◆ Work to be completed
Find the line with "кожи не подходит." in the records below. Output exactly from there until after the line with "1、依据房屋所有权的主体不同，房屋所有权可分为以下几", without pictures.

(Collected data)
====================
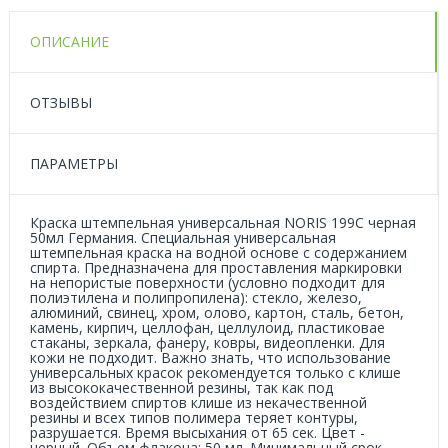
ОПИСАНИЕ
ОТЗЫВЫ
ПАРАМЕТРЫ
Краска штемпельная универсальная NORIS 199C черная
50мл Германия. Специальная универсальная
штемпельная краска на водной основе с содержанием
спирта. Предназначена для проставления маркировки
на непористые поверхности (условно подходит для
полиэтилена и полипропилена): стекло, железо,
алюминий, свинец, хром, олово, картон, сталь, бетон,
камень, кирпич, целлофан, целлулоид, пластиковае
стаканы, зеркала, фанеру, ковры, видеопленки. Для
кожи не подходит. Важно знать, что использование
универсальных красок рекомендуется только с клише
из высококачественной резины, так как под
воздействием спиртов клише из некачественной
резины и всех типов полимера теряет контуры,
разрушается. Время высыхания от 65 сек. Цвет -
черный. Объем флакона: 50 мл. Минимальный срок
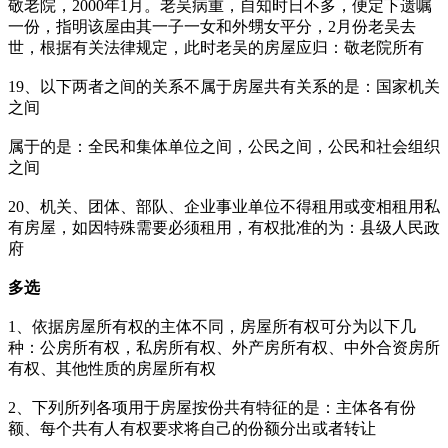
敬老院，2000年1月。老吴病重，自知时日不多，便定下遗嘱
一份，指明该屋由其一子一女和外甥女平分，2月份老吴去
世，根据有关法律规定，此时老吴的房屋应归：敬老院所有
19、以下两者之间的关系不属于房屋共有关系的是：国家机关
之间
属于的是：全民和集体单位之间，公民之间，公民和社会组织
之间
20、机关、团体、部队、企业事业单位不得租用或变相租用私
有房屋，如因特殊需要必须租用，有权批准的为：县级人民政
府
多选
1、依据房屋所有权的主体不同，房屋所有权可分为以下几
种：公房所有权，私房所有权、外产房所有权、中外合资房所
有权、其他性质的房屋所有权
2、下列所列各项用于房屋按份共有特征的是：主体各有份
额、每个共有人有权要求将自己的份额分出或者转让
====================
◆ Reply to the exercise
кожи не подходит. Важно знать, что использование
универсальных красок рекомендуется только с клише
из высококачественной резины, так как под
воздействием спиртов клише из некачественной
резины и всех типов полимера теряет контуры,
разрушается. Время высыхания от 65 сек. Цвет -
черный. Объем флакона: 50 мл. Минимальный срок
敬老院，2000年1月。老吴病重，自知时日不多，便定下遗嘱
一份，指明该屋由其一子一女和外甥女平分，2月份老吴去
世，根据有关法律规定，此时老吴的房屋应归：敬老院所有
19、以下两者之间的关系不属于房屋共有关系的是：国家机关
之间
属于的是：全民和集体单位之间，公民之间，公民和社会组织
之间
20、机关、团体、部队、企业事业单位不得租用或变相租用私
有房屋，如因特殊需要必须租用，有权批准的为：县级人民政
府
多选
1、依据房屋所有权的主体不同，房屋所有权可分为以下几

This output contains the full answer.